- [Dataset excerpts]
++++

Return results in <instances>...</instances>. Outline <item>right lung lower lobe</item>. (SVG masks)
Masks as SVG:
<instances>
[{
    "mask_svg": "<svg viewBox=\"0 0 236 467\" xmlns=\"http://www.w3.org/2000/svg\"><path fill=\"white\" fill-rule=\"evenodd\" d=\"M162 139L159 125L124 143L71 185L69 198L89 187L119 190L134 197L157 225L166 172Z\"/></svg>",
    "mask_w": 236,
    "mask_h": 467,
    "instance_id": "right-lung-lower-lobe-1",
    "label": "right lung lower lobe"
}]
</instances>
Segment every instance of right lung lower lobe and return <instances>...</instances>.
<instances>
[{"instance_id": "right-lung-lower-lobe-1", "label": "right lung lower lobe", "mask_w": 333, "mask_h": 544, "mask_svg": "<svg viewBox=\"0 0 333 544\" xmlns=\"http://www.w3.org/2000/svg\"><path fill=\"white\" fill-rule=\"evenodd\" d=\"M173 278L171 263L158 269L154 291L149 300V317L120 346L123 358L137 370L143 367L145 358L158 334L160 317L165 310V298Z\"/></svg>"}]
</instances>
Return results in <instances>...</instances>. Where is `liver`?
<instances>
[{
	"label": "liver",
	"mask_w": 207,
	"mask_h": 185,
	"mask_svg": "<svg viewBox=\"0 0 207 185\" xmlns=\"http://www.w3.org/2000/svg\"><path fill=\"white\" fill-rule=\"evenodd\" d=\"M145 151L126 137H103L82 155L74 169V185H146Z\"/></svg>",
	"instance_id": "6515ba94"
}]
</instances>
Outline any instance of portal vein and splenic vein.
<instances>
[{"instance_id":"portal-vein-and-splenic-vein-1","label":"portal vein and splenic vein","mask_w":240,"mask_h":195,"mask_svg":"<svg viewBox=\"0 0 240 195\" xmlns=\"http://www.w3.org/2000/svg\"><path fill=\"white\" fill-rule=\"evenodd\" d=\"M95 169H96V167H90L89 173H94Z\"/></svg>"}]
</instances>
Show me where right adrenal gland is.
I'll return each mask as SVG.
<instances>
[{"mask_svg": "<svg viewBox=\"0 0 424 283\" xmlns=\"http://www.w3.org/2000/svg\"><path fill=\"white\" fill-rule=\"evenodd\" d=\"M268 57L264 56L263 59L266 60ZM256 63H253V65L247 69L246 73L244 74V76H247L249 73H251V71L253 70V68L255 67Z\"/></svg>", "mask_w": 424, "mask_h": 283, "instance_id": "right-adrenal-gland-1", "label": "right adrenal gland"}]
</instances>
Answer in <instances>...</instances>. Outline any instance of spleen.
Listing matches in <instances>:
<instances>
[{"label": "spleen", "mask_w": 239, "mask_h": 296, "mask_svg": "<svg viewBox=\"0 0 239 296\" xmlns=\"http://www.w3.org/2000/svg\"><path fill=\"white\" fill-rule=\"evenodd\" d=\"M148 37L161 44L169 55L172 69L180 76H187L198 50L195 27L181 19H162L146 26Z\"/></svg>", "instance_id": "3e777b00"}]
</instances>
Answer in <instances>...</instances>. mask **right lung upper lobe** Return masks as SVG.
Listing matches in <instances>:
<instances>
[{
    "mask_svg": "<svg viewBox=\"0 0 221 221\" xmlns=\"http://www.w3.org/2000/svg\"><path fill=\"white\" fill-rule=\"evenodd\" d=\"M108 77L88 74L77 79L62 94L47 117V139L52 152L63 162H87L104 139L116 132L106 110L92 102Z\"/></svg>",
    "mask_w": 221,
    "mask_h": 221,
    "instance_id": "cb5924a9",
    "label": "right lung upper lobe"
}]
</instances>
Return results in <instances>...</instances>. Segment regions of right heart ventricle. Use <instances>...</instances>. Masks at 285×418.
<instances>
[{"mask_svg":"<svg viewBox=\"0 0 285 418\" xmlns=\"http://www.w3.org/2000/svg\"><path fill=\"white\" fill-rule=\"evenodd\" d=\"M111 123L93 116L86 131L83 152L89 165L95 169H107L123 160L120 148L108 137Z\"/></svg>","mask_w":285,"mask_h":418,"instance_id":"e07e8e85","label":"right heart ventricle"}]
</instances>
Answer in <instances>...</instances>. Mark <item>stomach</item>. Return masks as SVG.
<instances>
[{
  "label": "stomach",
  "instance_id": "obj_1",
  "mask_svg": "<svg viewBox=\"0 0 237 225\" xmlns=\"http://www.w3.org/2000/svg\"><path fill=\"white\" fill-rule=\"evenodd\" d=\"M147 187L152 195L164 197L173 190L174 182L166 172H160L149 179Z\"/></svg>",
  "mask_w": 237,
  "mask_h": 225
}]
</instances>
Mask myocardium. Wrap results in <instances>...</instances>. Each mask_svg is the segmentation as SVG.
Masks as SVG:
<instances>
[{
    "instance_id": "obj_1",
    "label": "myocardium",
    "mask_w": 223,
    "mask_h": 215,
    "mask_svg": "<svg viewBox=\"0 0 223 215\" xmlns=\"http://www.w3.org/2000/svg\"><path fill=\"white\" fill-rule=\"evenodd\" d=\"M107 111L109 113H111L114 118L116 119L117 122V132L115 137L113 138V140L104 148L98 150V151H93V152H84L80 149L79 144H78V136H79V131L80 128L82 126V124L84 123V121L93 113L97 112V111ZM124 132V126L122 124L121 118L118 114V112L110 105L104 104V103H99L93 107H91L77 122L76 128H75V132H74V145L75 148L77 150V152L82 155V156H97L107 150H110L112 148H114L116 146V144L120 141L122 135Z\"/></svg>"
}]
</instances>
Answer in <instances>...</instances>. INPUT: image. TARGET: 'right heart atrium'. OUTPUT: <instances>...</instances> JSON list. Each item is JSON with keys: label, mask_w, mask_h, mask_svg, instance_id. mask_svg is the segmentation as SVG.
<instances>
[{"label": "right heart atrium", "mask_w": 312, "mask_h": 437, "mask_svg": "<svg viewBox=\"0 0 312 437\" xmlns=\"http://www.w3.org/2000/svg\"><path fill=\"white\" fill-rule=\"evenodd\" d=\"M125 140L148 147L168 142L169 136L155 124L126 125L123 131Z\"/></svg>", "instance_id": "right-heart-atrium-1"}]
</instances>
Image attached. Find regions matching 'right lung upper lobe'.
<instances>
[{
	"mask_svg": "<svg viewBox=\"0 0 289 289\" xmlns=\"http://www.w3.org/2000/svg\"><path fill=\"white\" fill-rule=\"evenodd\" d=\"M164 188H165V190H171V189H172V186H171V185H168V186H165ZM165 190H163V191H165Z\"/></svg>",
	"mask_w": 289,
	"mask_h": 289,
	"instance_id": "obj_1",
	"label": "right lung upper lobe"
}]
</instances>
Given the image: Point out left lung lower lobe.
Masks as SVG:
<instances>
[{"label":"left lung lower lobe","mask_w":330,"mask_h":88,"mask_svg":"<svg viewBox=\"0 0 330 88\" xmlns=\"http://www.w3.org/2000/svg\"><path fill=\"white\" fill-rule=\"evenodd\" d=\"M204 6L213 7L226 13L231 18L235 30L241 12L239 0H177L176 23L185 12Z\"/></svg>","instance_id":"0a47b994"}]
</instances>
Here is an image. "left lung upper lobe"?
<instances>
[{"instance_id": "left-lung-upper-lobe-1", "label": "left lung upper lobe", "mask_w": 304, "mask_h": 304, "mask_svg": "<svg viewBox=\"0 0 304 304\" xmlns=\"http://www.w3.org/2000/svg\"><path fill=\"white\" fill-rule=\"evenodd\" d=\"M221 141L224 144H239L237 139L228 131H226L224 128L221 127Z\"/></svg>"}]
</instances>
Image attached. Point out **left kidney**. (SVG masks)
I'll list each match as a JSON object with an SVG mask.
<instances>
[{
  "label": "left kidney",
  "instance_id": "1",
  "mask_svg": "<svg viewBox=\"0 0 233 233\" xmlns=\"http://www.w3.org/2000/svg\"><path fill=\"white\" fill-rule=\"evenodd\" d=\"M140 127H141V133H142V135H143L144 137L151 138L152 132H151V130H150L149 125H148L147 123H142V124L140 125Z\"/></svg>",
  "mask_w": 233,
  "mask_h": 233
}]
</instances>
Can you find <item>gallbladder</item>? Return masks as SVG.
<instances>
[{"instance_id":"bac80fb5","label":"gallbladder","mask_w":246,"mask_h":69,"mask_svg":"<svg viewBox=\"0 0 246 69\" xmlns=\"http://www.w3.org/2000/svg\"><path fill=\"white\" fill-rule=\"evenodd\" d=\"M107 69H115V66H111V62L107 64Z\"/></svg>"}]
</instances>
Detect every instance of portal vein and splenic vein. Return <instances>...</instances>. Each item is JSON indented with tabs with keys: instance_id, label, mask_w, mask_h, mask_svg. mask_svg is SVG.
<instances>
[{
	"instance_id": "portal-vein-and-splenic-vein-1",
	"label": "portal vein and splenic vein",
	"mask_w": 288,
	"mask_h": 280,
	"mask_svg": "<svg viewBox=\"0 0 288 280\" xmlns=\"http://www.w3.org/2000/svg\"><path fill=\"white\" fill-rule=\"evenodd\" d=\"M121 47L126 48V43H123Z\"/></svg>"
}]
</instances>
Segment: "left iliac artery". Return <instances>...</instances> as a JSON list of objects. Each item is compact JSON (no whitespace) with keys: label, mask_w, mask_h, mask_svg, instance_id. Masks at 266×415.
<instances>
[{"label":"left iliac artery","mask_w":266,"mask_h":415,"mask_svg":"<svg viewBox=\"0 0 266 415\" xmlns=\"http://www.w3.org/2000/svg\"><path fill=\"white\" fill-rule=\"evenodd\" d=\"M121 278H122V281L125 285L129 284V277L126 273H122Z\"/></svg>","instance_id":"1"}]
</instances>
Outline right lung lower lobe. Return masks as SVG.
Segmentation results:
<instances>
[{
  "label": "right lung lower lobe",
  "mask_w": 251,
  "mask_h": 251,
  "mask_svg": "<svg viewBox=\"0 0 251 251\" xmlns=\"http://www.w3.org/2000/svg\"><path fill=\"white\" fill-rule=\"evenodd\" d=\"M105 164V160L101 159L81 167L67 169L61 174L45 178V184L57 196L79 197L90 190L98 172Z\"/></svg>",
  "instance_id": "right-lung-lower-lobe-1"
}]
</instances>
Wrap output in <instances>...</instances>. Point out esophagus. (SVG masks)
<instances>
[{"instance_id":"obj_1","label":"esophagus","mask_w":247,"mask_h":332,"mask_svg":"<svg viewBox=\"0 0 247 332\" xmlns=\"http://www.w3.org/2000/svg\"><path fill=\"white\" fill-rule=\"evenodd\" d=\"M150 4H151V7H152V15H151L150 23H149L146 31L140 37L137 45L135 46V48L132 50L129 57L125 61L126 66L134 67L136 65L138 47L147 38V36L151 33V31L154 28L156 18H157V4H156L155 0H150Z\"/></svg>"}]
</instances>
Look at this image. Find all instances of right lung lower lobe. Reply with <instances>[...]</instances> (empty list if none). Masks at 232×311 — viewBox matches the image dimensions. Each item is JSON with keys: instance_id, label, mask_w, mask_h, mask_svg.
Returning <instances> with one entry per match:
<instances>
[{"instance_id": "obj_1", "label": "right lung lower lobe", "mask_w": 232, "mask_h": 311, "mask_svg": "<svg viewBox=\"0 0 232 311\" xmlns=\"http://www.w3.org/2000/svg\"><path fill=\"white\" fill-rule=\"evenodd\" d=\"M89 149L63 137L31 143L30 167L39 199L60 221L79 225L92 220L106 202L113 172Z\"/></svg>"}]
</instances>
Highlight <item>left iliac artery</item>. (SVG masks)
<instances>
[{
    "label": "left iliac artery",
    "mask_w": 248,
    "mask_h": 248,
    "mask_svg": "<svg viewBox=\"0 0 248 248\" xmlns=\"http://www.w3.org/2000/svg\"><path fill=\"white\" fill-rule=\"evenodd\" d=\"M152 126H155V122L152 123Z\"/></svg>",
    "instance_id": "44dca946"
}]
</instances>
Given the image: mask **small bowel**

++++

- [WHAT NEEDS TO BE DONE] Exactly as they appear, write out the lines from the one containing "Look at this" through the final line of the entries above, both included.

- [RESPONSE]
Look at this image. Find all instances of right lung lower lobe. Reply with <instances>[...]</instances> (empty list if none). Masks at 232×311 — viewBox matches the image dimensions. Each item is JSON with keys: instance_id, label, mask_w, mask_h, mask_svg.
Returning <instances> with one entry per match:
<instances>
[{"instance_id": "obj_1", "label": "right lung lower lobe", "mask_w": 232, "mask_h": 311, "mask_svg": "<svg viewBox=\"0 0 232 311\" xmlns=\"http://www.w3.org/2000/svg\"><path fill=\"white\" fill-rule=\"evenodd\" d=\"M89 149L63 137L31 143L30 167L39 199L60 221L79 225L92 220L106 202L113 172Z\"/></svg>"}]
</instances>
Highlight <item>left iliac artery</item>. (SVG masks)
<instances>
[{
    "label": "left iliac artery",
    "mask_w": 248,
    "mask_h": 248,
    "mask_svg": "<svg viewBox=\"0 0 248 248\" xmlns=\"http://www.w3.org/2000/svg\"><path fill=\"white\" fill-rule=\"evenodd\" d=\"M152 126H155V122L152 123Z\"/></svg>",
    "instance_id": "44dca946"
}]
</instances>
Given the image: mask **small bowel**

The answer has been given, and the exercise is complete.